Aan de verdachte is ten laste gelegd dat:
hij op of omstreeks 4 juni 2023 te Uden, gemeente Maashorst één of meer goederen uit een snoepautomaat, in elk geval enig goed, dat/die geheel of ten dele aan [bedrijf] , in elk geval aan een ander toebehoorde(n) heeft weggenomen met het oogmerk om het zich wederrechtelijk toe te eigenen;
subsidiair althans, indien het vorenstaande niet tot een veroordeling mocht of zou kunnen leiden:
hij op of omstreeks 4 juni 2023 te Uden, gemeente Maashorst opzettelijk en wederrechtelijk een snoepautomaat, in elk geval enig goed, dat/die geheel of ten dele aan [bedrijf] , in elk geval aan een ander toebehoorde(n) heeft vernield, beschadigd, onbruikbaar gemaakt en/of weggemaakt.

De geldigheid van de dagvaarding.

De rechtbank verklaart de dagvaarding van de verdachte nietig, aangezien deze niet op de bij de wet voorgeschreven wijze aan de verdachte is betekend en de verdachte niet ter terechtzitting is verschenen.
De rechtbank stelt vast dat op de akte van uitreiking van de dagvaarding weliswaar is aangekruist dat de brief aan de gedetineerde verdachte is uitgereikt, maar dat op die akte tevens met de hand is geschreven dat de verdachte niets in ontvangst wil nemen. Uit vaste jurisprudentie van de Hoge Raad volgt dat de weigering van een verdachte om een dagvaarding in ontvangst te willen nemen, niet gelijk is aan het niet willen tekenen voor het ontvangen van de dagvaarding. [1] Naar het oordeel van de rechtbank leidt het voorgaande ertoe dat er in de onderhavige zaak geen rechtsgeldige uitreiking van de dagvaarding heeft plaatsgevonden. Een OM-betekening was naar aanleiding hiervan aangewezen, maar deze heeft niet plaatsgevonden.

Voorlopige hechtenis

Verdachte is op 31 juli 2023 in verzekering gesteld en verblijft sinds 1 augustus 2023 in voorlopige hechtenis. De rechtbank verklaart de dagvaarding nietig. Aan verdachte wordt daardoor ter zake van het feit waarvoor het bevel tot voorlopige hechtenis is verleend geen vrijheidsstraf of vrijheidsbenemende maatregel opgelegd. Artikel 72, derde lid, van het Wetboek van Strafvordering schrijft voor dat in dat geval het bevel tot voorlopige hechtenis wordt opgeheven, tenzij de uitzondering van artikel 72, zesde lid, van het Wetboek van Strafvordering van toepassing is.
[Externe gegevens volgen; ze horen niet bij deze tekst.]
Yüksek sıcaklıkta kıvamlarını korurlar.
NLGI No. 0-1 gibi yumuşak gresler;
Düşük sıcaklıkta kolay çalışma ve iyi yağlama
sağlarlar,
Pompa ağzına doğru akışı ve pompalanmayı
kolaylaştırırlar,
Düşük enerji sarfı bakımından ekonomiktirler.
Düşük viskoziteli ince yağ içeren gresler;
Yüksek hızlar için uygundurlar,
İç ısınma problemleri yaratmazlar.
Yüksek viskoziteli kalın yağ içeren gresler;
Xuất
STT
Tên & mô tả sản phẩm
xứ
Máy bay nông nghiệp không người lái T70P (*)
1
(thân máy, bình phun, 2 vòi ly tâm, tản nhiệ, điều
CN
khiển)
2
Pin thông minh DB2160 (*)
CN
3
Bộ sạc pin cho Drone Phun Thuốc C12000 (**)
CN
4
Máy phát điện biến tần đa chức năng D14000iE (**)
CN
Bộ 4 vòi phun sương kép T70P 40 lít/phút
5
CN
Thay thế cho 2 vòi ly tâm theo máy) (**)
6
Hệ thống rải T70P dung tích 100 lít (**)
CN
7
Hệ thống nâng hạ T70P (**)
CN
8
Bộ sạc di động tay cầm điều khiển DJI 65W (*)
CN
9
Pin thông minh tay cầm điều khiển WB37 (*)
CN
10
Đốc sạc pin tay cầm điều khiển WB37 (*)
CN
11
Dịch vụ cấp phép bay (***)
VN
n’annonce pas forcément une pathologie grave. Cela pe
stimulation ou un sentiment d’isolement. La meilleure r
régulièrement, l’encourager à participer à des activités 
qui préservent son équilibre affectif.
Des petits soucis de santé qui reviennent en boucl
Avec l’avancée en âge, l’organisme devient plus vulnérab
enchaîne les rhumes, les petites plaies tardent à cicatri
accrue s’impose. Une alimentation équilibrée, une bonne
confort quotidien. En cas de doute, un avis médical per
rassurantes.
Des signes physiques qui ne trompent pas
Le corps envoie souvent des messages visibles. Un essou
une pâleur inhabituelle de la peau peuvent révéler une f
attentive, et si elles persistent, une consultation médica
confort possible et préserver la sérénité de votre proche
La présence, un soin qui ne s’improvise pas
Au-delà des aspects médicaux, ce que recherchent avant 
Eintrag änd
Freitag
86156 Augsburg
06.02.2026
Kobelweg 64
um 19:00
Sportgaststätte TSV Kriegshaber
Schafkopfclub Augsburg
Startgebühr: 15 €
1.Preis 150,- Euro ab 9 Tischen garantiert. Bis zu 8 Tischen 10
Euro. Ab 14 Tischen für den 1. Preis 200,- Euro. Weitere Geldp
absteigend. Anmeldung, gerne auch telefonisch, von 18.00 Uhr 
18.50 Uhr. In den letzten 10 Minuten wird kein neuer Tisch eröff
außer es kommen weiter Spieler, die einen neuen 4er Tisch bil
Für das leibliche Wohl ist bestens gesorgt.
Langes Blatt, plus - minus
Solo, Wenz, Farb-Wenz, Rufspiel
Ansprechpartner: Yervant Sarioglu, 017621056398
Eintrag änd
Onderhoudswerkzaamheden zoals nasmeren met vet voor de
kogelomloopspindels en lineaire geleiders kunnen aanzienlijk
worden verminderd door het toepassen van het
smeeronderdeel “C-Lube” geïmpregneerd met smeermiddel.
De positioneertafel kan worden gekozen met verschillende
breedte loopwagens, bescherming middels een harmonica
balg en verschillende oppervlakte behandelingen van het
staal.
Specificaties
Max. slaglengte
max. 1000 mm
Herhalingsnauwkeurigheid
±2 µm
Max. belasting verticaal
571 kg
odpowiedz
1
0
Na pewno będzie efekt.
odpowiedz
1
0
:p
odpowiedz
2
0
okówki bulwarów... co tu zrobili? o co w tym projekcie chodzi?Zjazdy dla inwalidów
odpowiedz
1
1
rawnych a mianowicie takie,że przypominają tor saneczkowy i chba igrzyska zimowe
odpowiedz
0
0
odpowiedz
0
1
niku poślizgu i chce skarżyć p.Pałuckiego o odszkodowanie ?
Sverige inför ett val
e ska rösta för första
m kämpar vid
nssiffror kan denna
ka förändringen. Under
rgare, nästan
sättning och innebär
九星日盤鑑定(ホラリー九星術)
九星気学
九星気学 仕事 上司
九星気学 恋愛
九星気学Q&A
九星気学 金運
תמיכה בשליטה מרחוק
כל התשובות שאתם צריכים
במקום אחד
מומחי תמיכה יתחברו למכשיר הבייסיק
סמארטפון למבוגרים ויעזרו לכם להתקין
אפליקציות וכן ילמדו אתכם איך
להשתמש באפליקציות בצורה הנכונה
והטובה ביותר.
Als de rechtbank de dagvaarding nietig verklaart, kan zij bepalen dat het bevel tot voorlopige hechtenis nog maximaal dertig dagen van kracht is, maar dat kan alleen als dat bevel is gegeven in geval van verdenking van een misdrijf waarop acht jaar of meer gevangenisstraf staat. In dit geval gaat het primair om diefstal, subsidiair vernieling. Daarop staat een maximale gevangenisstraf van vier respectievelijk twee jaar. De uitzondering is daarom niet van toepassing. De rechtbank heft het bevel tot voorlopige hechtenis op. Deze beslissing is ook afzonderlijk op schrift gesteld.

De uitspraak.

De rechtbank:
- verklaart de dagvaarding van de verdachte nietig;
- heft op het tegen verdachte verleende bevel tot voorlopige hechtenis.
Dit vonnis is gewezen door:
mr. R.B.H. Hebbink, voorzitter,
mr. M.J.M.A. van der Put en mr. T. Kraniotis, leden,
in tegenwoordigheid van mr. I.J.M. Weemers en mr. L.A.P.H. Kirkels, griffiers,
en is uitgesproken op 2 november 2023.